Focal length, $f$ = 8 cm
Height of the object $h$ = $+$2
Object distance, $u$ = $-$12 cm (since object is always placed on the left side of the lens, it is taken as negative)
To find: Position, nature, $v$ of the image, and size of the image $h'$.
Solution:
According to the lens formula, we know that:
$\frac {1}{v}-\frac {1}{u}=\frac {1}{f}$
Substituting the given values in the formula we get-
$\frac {1}{v}-\frac {1}{(-12)}=\frac {1}{8}$
$\frac {1}{v}+\frac {1}{12}=\frac {1}{8}$
$\frac {1}{v}=\frac {1}{8}-\frac {1}{12}$
$\frac {1}{v}=\frac {3-2}{24}$
$\frac {1}{v}=\frac {1}{24}$
$v=+24cm$
Thus, the image distance $v$ is 24 cm from the lens, and the positive $(+)$ sign for image distance implies that the image is formed on the right side of the lens (behind the lens). And, we know that on the right side of the lens real image forms.
Now,
From the magnification formula, we know that:
$m=\frac {v}{u}=\frac {h'}{h}$
Substituting the given values in the formula we get-
$\frac {24}{-12}=\frac {h'}{2}$
$-2=\frac {h'}{2}$
$h'=2\times {(-2)}$
$h'=-4cm$
Thus, the size of the image $h'$ is 4 cm, and the negative sign $(-)$ implies that the image is inverted (below the principal axis).
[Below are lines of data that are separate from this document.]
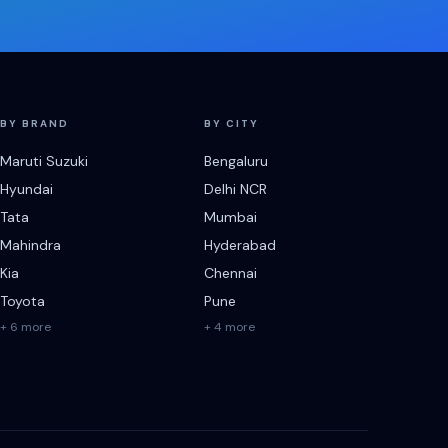
BY BRAND
BY CITY
Maruti Suzuki
Bengaluru
Hyundai
Delhi NCR
Tata
Mumbai
Mahindra
Hyderabad
Kia
Chennai
Toyota
Pune
+ 6 more
+ 4 more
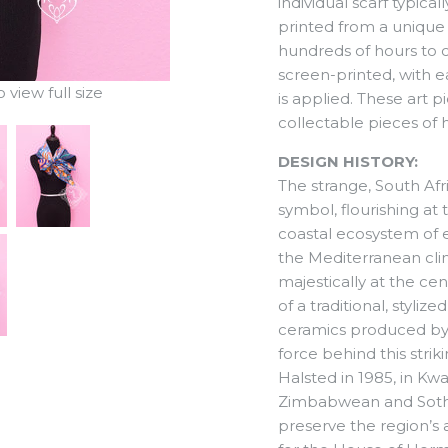
individual scarf typica
printed from a unique 
hundreds of hours to
screen-printed, with e
view full size
is applied. These art 
collectable pieces of h
DESIGN HISTORY:
The strange, South Af
symbol, flourishing at
coastal ecosystem of e
the Mediterranean cli
majestically at the cent
of a traditional, styli
ceramics produced by 
force behind this stri
Halsted in 1985, in Kwa
Zimbabwean and Sotho 
preserve the region’s a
Hence, the position of the image is behind the lens (on the right side), nature of the image is real and inverted, and size of the image is larger than the object (4cm).
(ii) Given:
Focal length, $f$ = 8 cm
Height of the object $h$ = $+$2
Object distance, $u$ = $-$6 cm
To find: Position, nature, $v$of the image, and size of the image $h'$.
Solution:
According to the lens formula, we know that:
$\frac {1}{v}-\frac {1}{u}=\frac {1}{f}$
Substituting the given values in the formula we get-
$\frac {1}{v}-\frac {1}{(-6)}=\frac {1}{8}$
$\frac {1}{v}+\frac {1}{6}=\frac {1}{8}$
$\frac {1}{v}=\frac {1}{8}-\frac {1}{6}$
$\frac {1}{v}=\frac {3-4}{24}$
$\frac {1}{v}=\frac {-1}{24}$
$v=-24cm$
Thus, the image distance $v$ is 24 cm from the lens, and the positive $(-)$ sign for image distance implies that the image is formed on the left side of the lens (in front of the lens). And, we know that on the left side of the lens virtual image forms.
Now,
From the magnification formula, we know that:
$m=\frac {v}{u}=\frac {h'}{h}$
Substituting the given values in the formula we get-
$\frac {-24}{-6}=\frac {h'}{2}$
$4=\frac {h'}{2}$
$h'=2\times {4}$
$h'=8cm$
Thus, the size of the image $h'$ is 8 cm, and the negative sign $(+)$ implies that the image is erect (above the principal axis).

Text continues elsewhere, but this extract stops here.